The core to Jaime's happiness is his beautiful, blonde fiancée, Belisa (Amber Valletta).  But from the moment Ted and Belisa are introduced, there's an obvious mutual attraction.  And the more Jaime struggles to make his first sale in his new job, the stronger the attraction between Ted and Belisa becomes; before long, they're having a torrid affair behind Jaime's back. 


It's from this affair that we see there's a sensitive human being behind Ted's snarling facade.  Turns out he was an English literature professor at Northwestern University, who walked away from teaching when the woman he loved walked out.  That was three years ago, and when Ted decided to try his hand at being a salesman, a job he's successful at for reasons even he can't fully explain -- unlike the hapless Jaime, Ted has that crucial inner confidence a salesman needs to inspire confidence in potential buyers.


Ted, however, has been a broken man ever since the love of his life split, and his relationship with Belisa demonstrates that deep down he's just a lonely guy desperate for the love of a woman.  The affair also shows that Ted has more of a conscience than a sales ace like himself would want to admit.  The guilt of betraying the admiring, pathetic Jaime causes Ted to uncharacteristically let his guard down in order to help a struggling colleague.


As played by Keaton, Ted is a fascinatingly complex character who realistically represents countless men left sour by love lost.  It's a rare role that takes full advantage of Keaton's dramatic talents as well as his nervous energy, and the result is one of the best performances of his career.   And Fraser, who runs the gamut from naïve enthusiasm to the depths of despair to something totally unexpected, has never been better on screen. 


In addition the two dynamite leads, former model Valletta more than holds her own as the woman who comes between them, and the film sports a solid supporting cast that includes Neal McDonough, William Ragsdale and Michael Hagerty as Ted's office rivals, and Michael Lerner as a corporate shark from a competing company.

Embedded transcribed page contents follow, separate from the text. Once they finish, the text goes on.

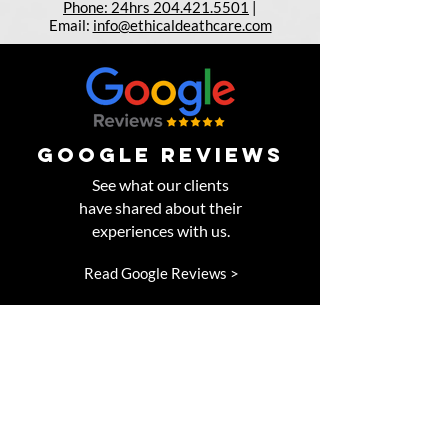
Phone: 24hrs 204.421.5501
|
Email:
info@ethicaldeathcare.com
google reviews
See what our clients
have shared about their
experiences with us.
Read Google Reviews >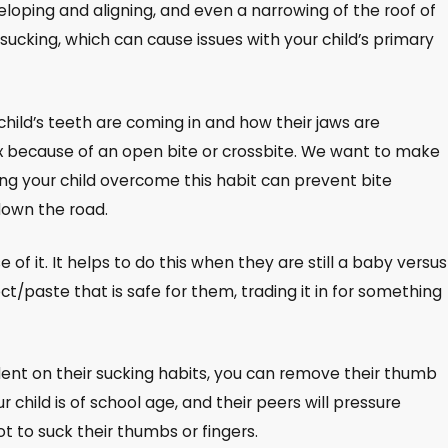
loping and aligning, and even a narrowing of the roof of
ucking, which can cause issues with your child’s primary
child’s teeth are coming in and how their jaws are
 fix because of an open bite or crossbite. We want to make
ping your child overcome this habit can prevent bite
down the road.
e of it. It helps to do this when they are still a baby versus
/paste that is safe for them, trading it in for something
endent on their sucking habits, you can remove their thumb
 child is of school age, and their peers will pressure
t to suck their thumbs or fingers.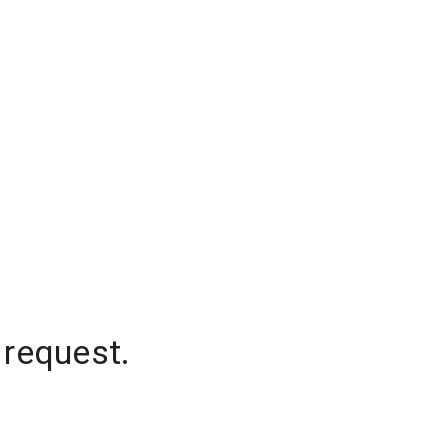
 request.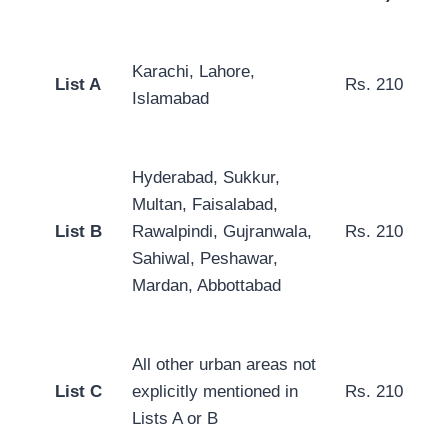
Karachi, Lahore,
List A
Rs. 210
Islamabad
Hyderabad, Sukkur,
Multan, Faisalabad,
List B
Rawalpindi, Gujranwala,
Rs. 210
Sahiwal, Peshawar,
Mardan, Abbottabad
All other urban areas not
List C
explicitly mentioned in
Rs. 210
Lists A or B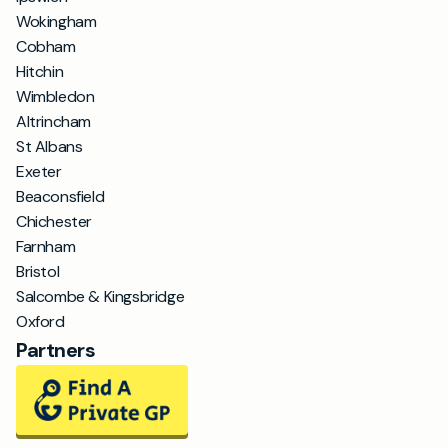
Wokingham
Cobham
Hitchin
Wimbledon
Altrincham
St Albans
Exeter
Beaconsfield
Chichester
Farnham
Bristol
Salcombe & Kingsbridge
Oxford
Partners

The Last Time is an engrossing gem that skillfully walks a fine line between black comedy and intense drama.  It's also an interesting film in how the strong performances foreshadow certain aspects of the characters; if you enjoy it as much as I did, it's definitely the type of movie you'll want to watch twice. 

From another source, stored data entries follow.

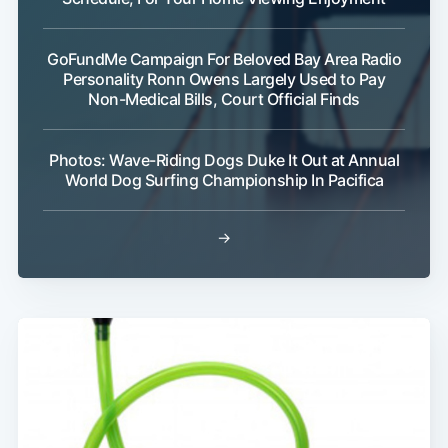
GoFundMe Campaign For Beloved Bay Area Radio
Personality Ronn Owens Largely Used to Pay
Non-Medical Bills, Court Official Finds
Photos: Wave-Riding Dogs Duke It Out at Annual
World Dog Surfing Championship In Pacifica
→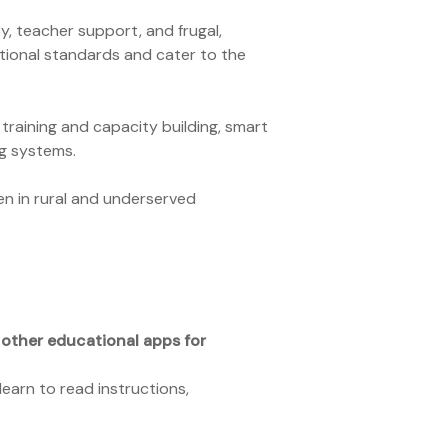
y, teacher support, and frugal,
tional standards and cater to the
raining and capacity building, smart
ng systems.
en in rural and underserved
 other educational apps for
earn to read instructions,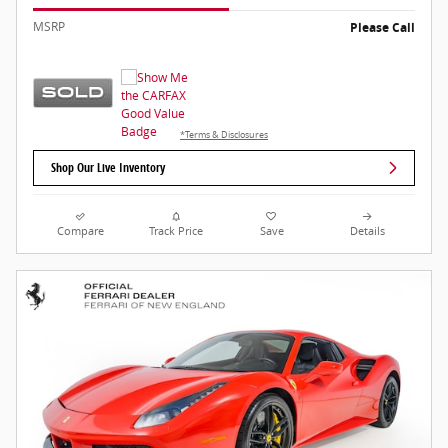
MSRP
Please Call
*Terms & Disclosures
Shop Our Live Inventory
Compare
Track Price
Save
Details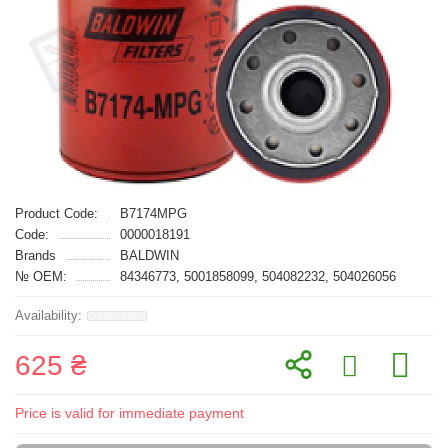
Product Code:
B7174MPG
Code:
0000018191
Brands
BALDWIN
№ OEM:
84346773, 5001858099, 504082232, 504026056
625 ₴
Price is valid for immediate payment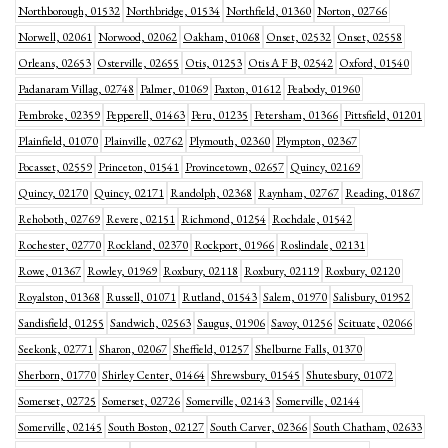
Northborough, 01532
Northbridge, 01534
Northfield, 01360
Norton, 02766
Norwell, 02061
Norwood, 02062
Oakham, 01068
Onset, 02532
Onset, 02558
Orleans, 02653
Osterville, 02655
Otis, 01253
Otis A F B, 02542
Oxford, 01540
Padanaram Villag, 02748
Palmer, 01069
Paxton, 01612
Peabody, 01960
Pembroke, 02359
Pepperell, 01463
Peru, 01235
Petersham, 01366
Pittsfield, 01201
Plainfield, 01070
Plainville, 02762
Plymouth, 02360
Plympton, 02367
Pocasset, 02559
Princeton, 01541
Provincetown, 02657
Quincy, 02169
Quincy, 02170
Quincy, 02171
Randolph, 02368
Raynham, 02767
Reading, 01867
Rehoboth, 02769
Revere, 02151
Richmond, 01254
Rochdale, 01542
Rochester, 02770
Rockland, 02370
Rockport, 01966
Roslindale, 02131
Rowe, 01367
Rowley, 01969
Roxbury, 02118
Roxbury, 02119
Roxbury, 02120
Royalston, 01368
Russell, 01071
Rutland, 01543
Salem, 01970
Salisbury, 01952
Sandisfield, 01255
Sandwich, 02563
Saugus, 01906
Savoy, 01256
Scituate, 02066
Seekonk, 02771
Sharon, 02067
Sheffield, 01257
Shelburne Falls, 01370
Sherborn, 01770
Shirley Center, 01464
Shrewsbury, 01545
Shutesbury, 01072
Somerset, 02725
Somerset, 02726
Somerville, 02143
Somerville, 02144
Somerville, 02145
South Boston, 02127
South Carver, 02366
South Chatham, 02633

This is the first feature by writer-director Michael Caleo, and it's one of the most promising debuts I've seen in a while; a smart, often colorfully profane film that makes a fine companion piece to the excellent Glengarry Glen Ross (1992).


The fact that a film as entertaining and thoughtful as The Last Time couldn't secure a wide release in theaters speaks ill of both contemporary Hollywood and the taste of today's moviegoers.  It's not the easiest movie to categorize, but that's certainly a good thing.


Sony's DVD of The Last Time presents the film with the option of viewing it in 2.35:1 anamorphic widescreen or 1.33:1 full screen.  The picture quality is top notch in the widescreen format and the 5.1 Dolby Digital sound is above average.  The only special feature included is nine deleted and/or extended scenes, all of which are interesting and easily could have remained in the film.  Disappointingly, there's no audio commentary or cast & crew interviews.  And inexcusably, there's no theatrical trailer for The Last Time while trailers are present for three other Sony films.  


All fans of Keaton and Fraser and mainstream filmmaking with a brain should make it a point to see The Last Time.  It's one of the year's best.